Donnerstag, 30. Oktober 2025

Oma Anna

 

solche sonnenuntergänge erinnern mich oft an meine oma anna. sie war jahrgang 1890 und wegen der kriege wurde sie erst spät oma, ich war das erste enkelkind. wenn es im herbst abendrot gab erzählte sie mir, die engel seien schon bei den weihnachtsvorbereitungen, sie backten plätzchen. 

am samstag ist allerheiligen, da ging sie mit meinem bruder und mir abends auf den friedhof lichter schauen. es hatte etwas geheimnisvolles dorthin zu gehen, obwohl es mitten im ort neben unserer rodelwiese war. in den lämpchen auf den gräbern brannten kleine kerzen, straßenlicht gab es nur wenig. sie erzählte uns, die lichter würden brennen, damit die seelen der toten in den himmel fänden.
 
meine oma hatte drei kinder, der jüngste sohn starb im krieg in russland, knapp zwanzig jahre alt. nach ihm heißt mein bruder hans(er war johann). den brief mit der todesnachricht bewahrte sie sorgfältig auf, holte ihn voller trauer manchmal irgendwo hervor. im alter hatte sie es schwer, amputation eines beines und schlaganfall waren schlimm für eine frau, die fast nie im leben einen arzt aufgesucht hatte. leider starb sie allein im krankenhaus, da war sie jünger als ich heute. einen heimlichen luxus gab es in ihrem altersleben: gelegentlich ein kleines gläschen asbach. den brachte ich ihr in einem kleinen fläschen mit und sie verbarg ihn im nachtschrank.
 
ich liebte diese etwas wortkrage frau, die mal die älteste von vierzehn kinder gewesen war und nie urlaub und luxus kannte. ihre haare lies sie wachsen, flochte sie zum zopf und machte einen knoten. zu muttertag schenkte unsere familie ihr eine scharz- weiße baumwoll- kittelschütze, zum geburtstag gab es die pralinen. alles war vorhersehbar. 
sie kochte das beste holundergelee der welt und machte wunderbare mehlklöße mit eingemachten zwetschgen.  
 

 

13 Kommentare:

  1. Diese Vorstellung, im Himmel seien die Engel schon beim Plätzchenbacken, ist wunderschön. Ebenso wie der Brauch, abends gemeinsam die Lichter am Friedhof zu betrachten.

    Immer, wenn die Tage kürzer werden, sind meine Erinnerungen an meine geliebten Großeltern besonders intensiv. Meine Oma war auch eine Anna, besonders gerne erinnere ich mich an unsere Lieblingsspeisen, die sie oft für uns gekocht hat. Ich habe ihr fasziniert beim Kochen zugesehen und mir einiges gemerkt.
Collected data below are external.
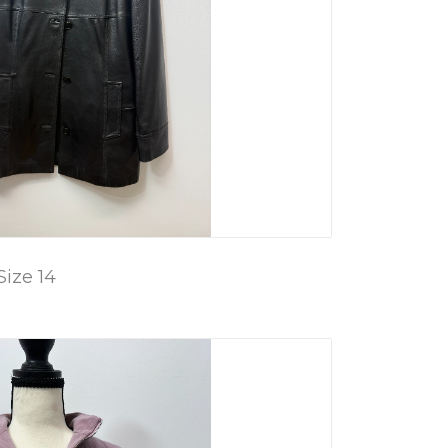
Size 14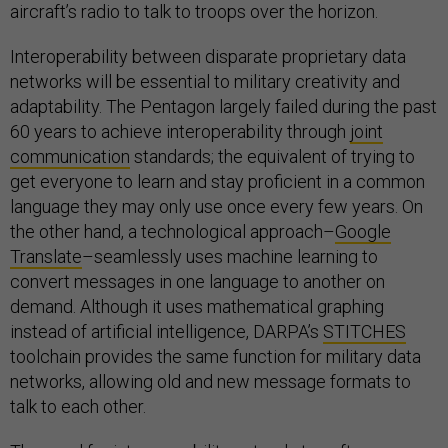
aircraft’s radio to talk to troops over the horizon.
Interoperability between disparate proprietary data
networks will be essential to military creativity and
adaptability. The Pentagon largely failed during the past
60 years to achieve interoperability through
joint
communication
standards; the equivalent of trying to
get everyone to learn and stay proficient in a common
language they may only use once every few years. On
the other hand, a technological approach–
Google
Translate
–seamlessly uses machine learning to
convert messages in one language to another on
demand. Although it uses mathematical graphing
instead of artificial intelligence, DARPA’s
STITCHES
toolchain provides the same function for military data
networks, allowing old and new message formats to
talk to each other.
Wenn ich heute diese Gerichte koche, bin ich in Gedanken immer bei meiner Oma.
    Ihre langen Haare wichen erst, als es ihr zu mühsam wurde, einen Knoten zu machen.
    Es freut mich, Deine Erinnerungen zu lesen, vielen Dank fürs Teilen.
    Herzliche Grüße, C Stern

    AntwortenLöschen
    Antworten
    1. haben wir also beide eine oma anna mit langem zopf, der ein knoten wurde. ich schaute oma fast nie zu beim kochen, ich las und kam zum essen, weil ich bei ihr in ruhe lesen konnte. liebe c stern, einen herzlichen gruß von roswitha(wünsche dir abendrot)

      Löschen
  2. Das sind so wertvolle Erinnerungen! Und sie sind es auch wert, erzählt zu werden.
    Meine eine Oma hieß übrigens auch Anna! :-)

    AntwortenLöschen
    Antworten
    1. und noch eine oma anna, unsere enkelin heißt auch anna. ich hoffe sehr, sie hat ein freieres leben als unsere omas. da müssen wir aufpassen, liebe calendula, lieben gruß, roswitha

      Löschen
    2. Oh, ja, da müssen wir jeden Tag aufpassen und dafür kämpfen!

      Löschen
  3. So an die eigenen Grossmütter zu denken, ist wunderbar. (Ich hatte auch zwei der besonders liebenswerten Art, kannte dafür aber keinen der Grossväter, weil diese damals schon tot waren.)
    Deine Erlebnisse mit der Grossmutter finde ich ganz toll. Behalte sie so in schönster Erinnerung!
    Einen lieben Gruss zum Monatsausklang, Brigitte

    AntwortenLöschen
    Antworten
    1. liebe brigitte, irgendwann werde ich mal mehr über diese ahnin schreiben. dir einen guten start in den neuen monat, egal wie er wird. lieben gruß, roswitha

      Löschen
  4. Dankeschön, liebe Roswitha, habe es überaus gerne gelesen und danach auch an meine Großmütter gedacht! Gruß von Sonja

    AntwortenLöschen
    Antworten
    1. später werden unsere enkel an uns denken, schaffen wir ihnen schöne erinnerungen. herzlich grüßt roswitha

      Löschen
  5. mehlklöße mit eingemachten zwetschgen - ostpreussen?

    AntwortenLöschen
    Antworten
    1. nein, hocheifel, nattenheim, später daun.

      Löschen
    2. korrektur: sie wurde in nettersheim, ortsteil von marmagen, geboren. ich war da noch nie, wir hatten kein auto und die eifel ist mit nahverkehr schlecht versorgt. sie kam also auch nie mehr an ihren geburtsort, und das ist für mich schwer vorstellbar: was war mit den geschwistern? hatte sie freundinnen? später jedenfalls nie. die jahre und kriege machten fürchterliches mit den menschen.

      Löschen
  6. ich freue mich darüber in dir erinnerungen an deine oma geweckt zu haben. durch ihre flucht war es für sie zusätzlich schwer, in einer fremden umgebung und sprachemelodie. und ja, auch allerseelen gingen wir zum friedhof wegen der lichter. unsere ahninnen hatten ein schweres leben, zum glück änderten sich die umstände für frauen. herzliche grüsse, roswitha

    AntwortenLöschen

zwei kleine italiener und tonio schiavo

                                                       Foto: Uli Boll, Manderscheid       Das Abkommen, das der deutsche Bundesminister für...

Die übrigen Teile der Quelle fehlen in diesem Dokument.